Much has been discussed lately about the government funding moving informal settlers from danger zones like river banks to some other spot where their lives will be much safer, and our rivers, less polluted. The move of course comes from the flooding that sunk Manila (again) these past few days as the first onslaught of the monsoon season came.
The problem with informal settlers is nothing new. The problem compounded by the need of these informal settlers to find livelihood in the city. Some even get relocated, only to go back to the city to rent out land so they can be close to work. They keep the land they were resettled in. They improve it. Others are trapped in the vicious cycle, are one of the millions unemployed. We see their kids everyday for example, peddling wares, or offering to clean the windshield of your car, only to come out even more dirty than before and expecting to be paid in change. Perish the thought that you would only give a Peso.
The problem of flooding in Manila is also nothing new, as my Mom put it: worst when she was in school, and the waters would not subside so fast as they do today. Long after my mother and father graduated from University, my mother and I were likewise trapped in one of those habagat floods, and we’ve spent our fair share trapped in our car waiting for the water to subside.
Of course, neither problem is an excuse.
And both problems compound each other. The informal settlers along river banks for instance help clog the water ways. The Pasig River is virtually dead. This is, but part of the complex web of problems. Some of these rivers and waterways have died because commerce and industry have settled on top of them. Without care to the design or flow of water.
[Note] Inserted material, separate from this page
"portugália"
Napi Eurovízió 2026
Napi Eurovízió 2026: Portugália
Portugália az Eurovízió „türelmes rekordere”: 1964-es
So why should our taxes go to resettling informal settlers? We each too have bills to pay. Mortgages, and taxes, smartphones and Macbooks to pay off, and for those parentals, the high cost of tuition fees to keep kids in air conditioned private schools. We each have our own little problem, and often, quite often the money you make doesn’t seem to be enough.
So imagine the rage of a taxpayer, whose well-earned peso goes to funding the move of informal settlers? Jobless. With so many kids. How can one expect to help fund moving them off those private lands, and public spaces to somewhere better? What happens to us who pay and work so hard?
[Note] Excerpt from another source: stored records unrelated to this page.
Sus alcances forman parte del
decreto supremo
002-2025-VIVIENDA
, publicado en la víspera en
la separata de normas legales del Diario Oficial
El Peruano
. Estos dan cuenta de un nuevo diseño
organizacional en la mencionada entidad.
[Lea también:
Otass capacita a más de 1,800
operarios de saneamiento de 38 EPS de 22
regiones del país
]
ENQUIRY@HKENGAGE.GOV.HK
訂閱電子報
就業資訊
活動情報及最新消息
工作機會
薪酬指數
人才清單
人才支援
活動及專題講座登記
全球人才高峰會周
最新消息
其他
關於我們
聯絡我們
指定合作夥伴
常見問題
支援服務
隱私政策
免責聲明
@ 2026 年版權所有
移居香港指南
You’ve never been poor until you’ve known what it’s like to have no money and have a loved one in the hospital, or cheat to have food to eat. You’ve never been rich or well-off until you can spend a million in a second, and neither blink nor care about the cost of anything.
Of course this is all a grey area. One can understand the no-dole out mentality. We worked hard for this! Everyone should. My father used to tell me that you can’t live alone. I never really got that lesson, until quite recently. I mean, how many of us, were given a break by someone? Someone hired us to do a job. Someone who loaned us money when we come up short some days. Or gave us a free pass, and a second chance to do better. Maybe someone helped us when we were sick and dying. Some advice, perhaps that led you to be a better person. Yeah, we worked hard to make pesos, and sometimes, we too make ends meet. Not everyone of those informal settlers do deserve that second chance; that helping hand; that makes their world, just a bit more livable.
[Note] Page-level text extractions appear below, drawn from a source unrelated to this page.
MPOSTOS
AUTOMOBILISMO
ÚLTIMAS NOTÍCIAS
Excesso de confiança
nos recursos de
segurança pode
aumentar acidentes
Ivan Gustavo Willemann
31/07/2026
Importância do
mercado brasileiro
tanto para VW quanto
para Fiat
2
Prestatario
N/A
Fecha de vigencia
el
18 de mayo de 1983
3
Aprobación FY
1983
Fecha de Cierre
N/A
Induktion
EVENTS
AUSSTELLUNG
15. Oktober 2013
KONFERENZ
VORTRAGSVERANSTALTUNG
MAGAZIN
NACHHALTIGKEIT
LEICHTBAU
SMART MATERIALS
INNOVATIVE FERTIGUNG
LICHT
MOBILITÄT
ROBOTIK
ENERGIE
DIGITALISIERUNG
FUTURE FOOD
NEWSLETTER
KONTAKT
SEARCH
There is another thing we need to think about. By helping move these informal settlers, perhaps we too are helping ourselves. Can you stomach the untold human suffering should a crisis prevail? To wipe them out? To see them sick and dying? What does that do to our soul? Knowing we could avoid the human suffering? Never mind the cost? And for another, isn’t nearly everyone in the Philippines, a taxpayer, courtesy of Value Added Tax?
Bill Clinton once talked about the Clinton Foundation’s initiative to rebuild Rwanda. He said something that struck home, thinking about legacies, nation-building, and what we leave behind: “When I think about the world I would like to leave to my daughter and the grandchildren I hope to have, it is a world that moves away from unequal, unstable, unsustainable interdependence to integrated communities — locally, nationally and globally — that share the characteristics of all successful communities: a broadly shared, accessible set of opportunities, a shared sense of responsibility for the success of the common enterprise and a genuine sense of belonging. All easier said than done.”
Then he went on. “Into this mix, people like us, who are not in public office, have more power to do good than at any time in history, because more than half the world’s people live under governments they voted in and can vote out. And even non-democratic governments are more sensitive to public opinion. Because primarily of the power of the Internet, people of modest means can band together and amass vast sums of money that can change the world for some public good if they all agree.”
This isn’t to say the situation doesn’t merit a review of the Lina Law. This isn’t to say, that the longer term solution is to build more factories, and more agriculture zones. We’ve seen that was the answer by our neighbors in Asia to the problem of poverty, and for us, that’s the same route. This isn’t to say that Metro Manila shouldn’t consider having just one government, so we can effect a single, unified Urban Design or that architects and designers shouldn’t now be required to account for flooding to avoid flooding; to study the effect of water flow; to consider earthquakes and other environmental factors as we rebuild Manila. Why we should let our taxes go fund moving informal settlers? As a Michael Jackson song said, “If You Care Enough For The Living. Make A Better Place. For You And For Me.” Isn’t that enough?